** SOURCE MATERIAL follows **

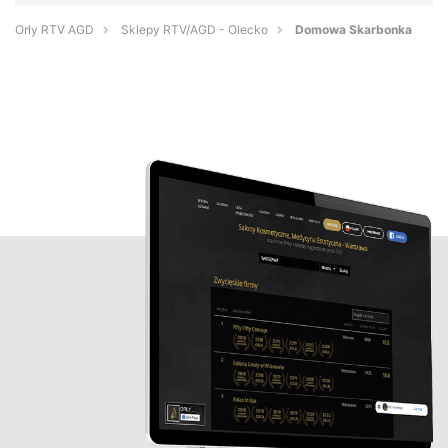
Orły RTV AGD
Sklepy RTV/AGD - Olecko
Domowa Skarbonka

** End of SOURCE MATERIAL **

WORK INSTRUCTIONS: One exact copy of the data, no pictures: write it out line for line.

EXERCISE RESPONSE:
Orły RTV AGD
Sklepy RTV/AGD - Olecko
Domowa Skarbonka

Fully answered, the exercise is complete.